The outer layer of bark can be stripped off the tree without killing it and can be used to make canoe skins, drinking vessels and roofing tiles. The inner bark can be used for the production of rope and for making a form of oiled paper. This bark is also rich in tannin and has been used as a brown dye and as a preservative. The bark can also be turned into a high quality charcoal favoured by artists. The twigs and young branches are very flexible and make good whisks and brooms. The timber is pale in colour with a fine, uniform texture and is used in the manufacture of plywood, furniture, shelves, coffins, matches and toys, and in turnery.

The Sami people of Scandinavia used the bark of both B. pubescens and B. pendula as an ingredient in bread-making; the reddish phloem, just below the outer bark, was dried, ground up and blended with wheat flour to make a traditional loaf. In Finland, mämmi, a traditional Easter food, was packed and baked in boxes of birch bark. Nowadays, cardboard boxes are used, but imprinted with the typical bark pattern. Birch bark was used as an emergency food in times of famine; in Novgorod in 1127–28, desperate people ate it along with such things as the leaves of lime trees, wood pulp, straw, husks and moss. In Iceland, trimmings of birch trees are used with birch sap in the making of a sweet birch liqueur.
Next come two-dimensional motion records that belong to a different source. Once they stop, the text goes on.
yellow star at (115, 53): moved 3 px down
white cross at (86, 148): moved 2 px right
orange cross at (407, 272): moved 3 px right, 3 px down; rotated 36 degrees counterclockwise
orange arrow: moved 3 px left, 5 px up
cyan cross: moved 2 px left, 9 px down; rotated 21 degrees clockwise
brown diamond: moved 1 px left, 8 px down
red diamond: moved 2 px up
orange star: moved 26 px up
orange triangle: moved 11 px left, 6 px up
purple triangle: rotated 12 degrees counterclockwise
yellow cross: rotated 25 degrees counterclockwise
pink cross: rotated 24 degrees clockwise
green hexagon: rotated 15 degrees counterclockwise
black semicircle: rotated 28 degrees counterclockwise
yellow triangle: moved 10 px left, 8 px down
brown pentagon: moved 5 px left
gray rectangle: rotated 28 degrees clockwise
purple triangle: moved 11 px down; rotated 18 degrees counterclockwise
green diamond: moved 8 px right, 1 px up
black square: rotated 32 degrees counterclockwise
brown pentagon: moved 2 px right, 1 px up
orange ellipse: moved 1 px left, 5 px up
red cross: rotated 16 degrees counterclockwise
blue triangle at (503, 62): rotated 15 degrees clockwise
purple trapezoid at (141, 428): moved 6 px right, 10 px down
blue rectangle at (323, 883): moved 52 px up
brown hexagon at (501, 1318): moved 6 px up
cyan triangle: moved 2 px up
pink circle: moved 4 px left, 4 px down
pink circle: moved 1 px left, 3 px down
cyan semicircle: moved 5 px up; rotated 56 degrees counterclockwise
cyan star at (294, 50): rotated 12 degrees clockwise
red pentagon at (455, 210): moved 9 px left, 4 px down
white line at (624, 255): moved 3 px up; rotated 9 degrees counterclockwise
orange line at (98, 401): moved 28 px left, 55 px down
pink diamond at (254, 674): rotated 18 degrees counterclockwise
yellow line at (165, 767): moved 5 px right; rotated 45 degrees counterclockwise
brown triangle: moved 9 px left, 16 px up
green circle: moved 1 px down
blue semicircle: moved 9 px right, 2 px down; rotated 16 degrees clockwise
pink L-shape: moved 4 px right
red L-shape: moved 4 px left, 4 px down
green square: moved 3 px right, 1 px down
The removal of bark was at one time so widespread that Carl Linnaeus expressed his concern for the survival of the woodlands. The leaves can be infused with boiling water to make a tea, and extracts of the plant have been used as herbal remedies.

Both B. pubescens and B. pendula can be tapped in spring to obtain a sugary fluid. This can be consumed fresh, concentrated into a syrup similar to the better-known maple syrup, or can be fermented into an ale or wine. In Scandinavia and Finland, this is done on a domestic scale, but in the former USSR, particularly Russia, Ukraine, Belarus, Estonia, Latvia and Lithuania, birch sap is harvested commercially and used to manufacture cosmetics, medicines and foodstuffs.